(Saved entries)
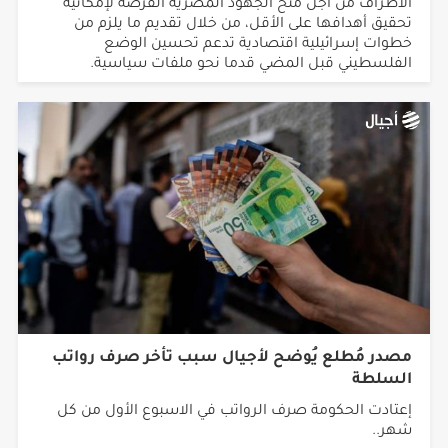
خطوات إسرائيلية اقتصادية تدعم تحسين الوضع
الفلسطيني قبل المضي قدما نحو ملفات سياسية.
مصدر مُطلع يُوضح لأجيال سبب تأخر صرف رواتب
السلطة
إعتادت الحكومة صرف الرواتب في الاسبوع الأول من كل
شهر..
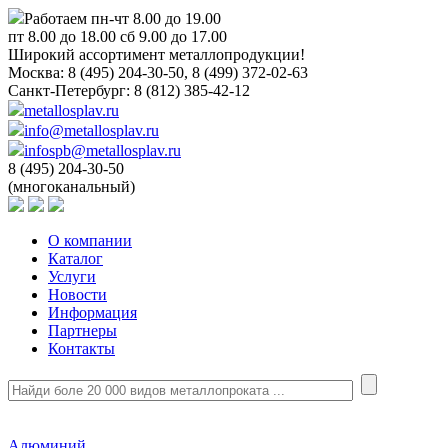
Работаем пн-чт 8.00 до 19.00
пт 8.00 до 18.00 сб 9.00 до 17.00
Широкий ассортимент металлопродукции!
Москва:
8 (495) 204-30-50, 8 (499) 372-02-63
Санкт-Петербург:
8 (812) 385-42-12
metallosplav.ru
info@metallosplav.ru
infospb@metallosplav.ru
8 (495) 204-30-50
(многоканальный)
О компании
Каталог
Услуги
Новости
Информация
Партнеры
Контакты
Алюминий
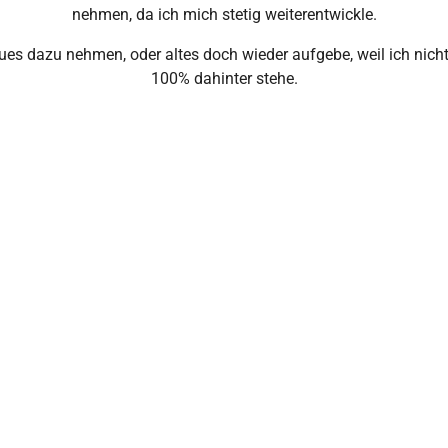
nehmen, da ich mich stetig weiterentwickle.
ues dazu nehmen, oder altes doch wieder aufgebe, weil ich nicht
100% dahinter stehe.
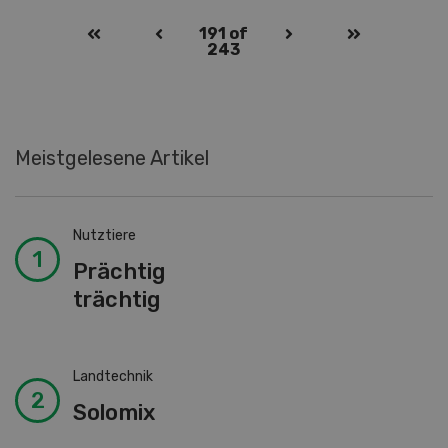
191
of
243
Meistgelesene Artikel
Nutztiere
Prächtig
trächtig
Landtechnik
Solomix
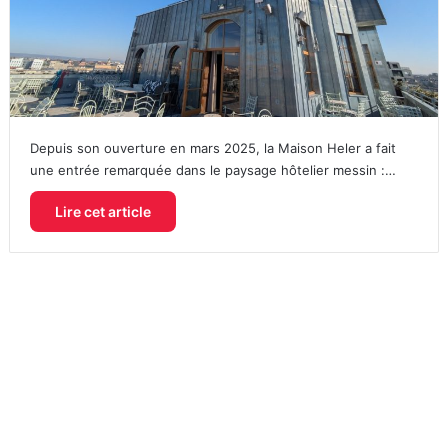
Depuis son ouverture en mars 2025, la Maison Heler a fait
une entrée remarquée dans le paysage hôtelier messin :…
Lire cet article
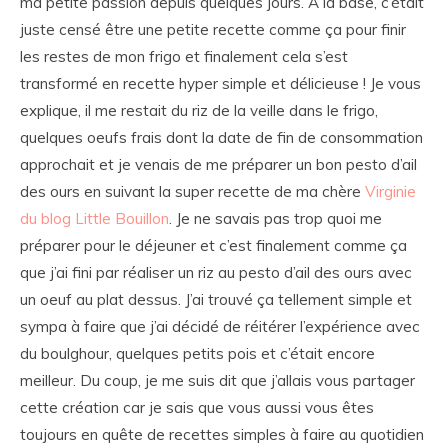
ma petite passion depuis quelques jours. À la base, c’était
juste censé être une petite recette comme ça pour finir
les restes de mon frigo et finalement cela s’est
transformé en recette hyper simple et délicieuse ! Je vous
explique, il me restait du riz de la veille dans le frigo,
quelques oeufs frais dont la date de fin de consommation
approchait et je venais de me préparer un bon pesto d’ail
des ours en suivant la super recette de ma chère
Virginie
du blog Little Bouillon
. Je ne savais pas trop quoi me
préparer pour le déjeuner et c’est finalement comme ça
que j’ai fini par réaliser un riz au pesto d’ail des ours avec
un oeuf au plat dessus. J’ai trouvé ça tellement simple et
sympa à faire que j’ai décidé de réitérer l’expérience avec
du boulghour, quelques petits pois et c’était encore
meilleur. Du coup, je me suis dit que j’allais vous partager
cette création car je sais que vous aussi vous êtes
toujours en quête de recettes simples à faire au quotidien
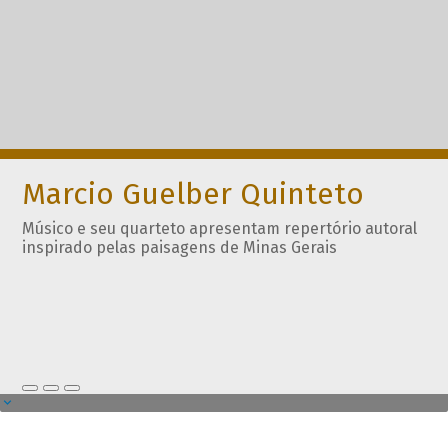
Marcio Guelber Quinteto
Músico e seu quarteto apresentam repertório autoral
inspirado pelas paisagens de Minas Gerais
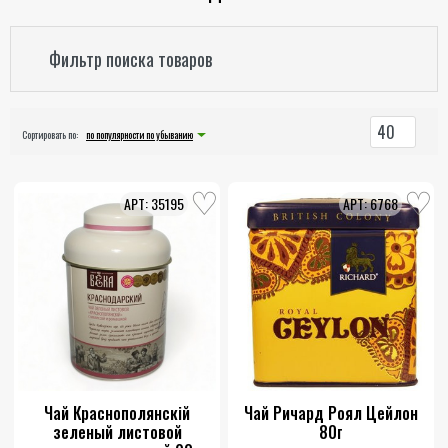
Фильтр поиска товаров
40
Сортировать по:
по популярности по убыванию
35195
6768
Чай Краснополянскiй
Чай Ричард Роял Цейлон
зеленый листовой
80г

Instructions to follow:
Say the number of lines above that include "comme", and only that.

Solution:
2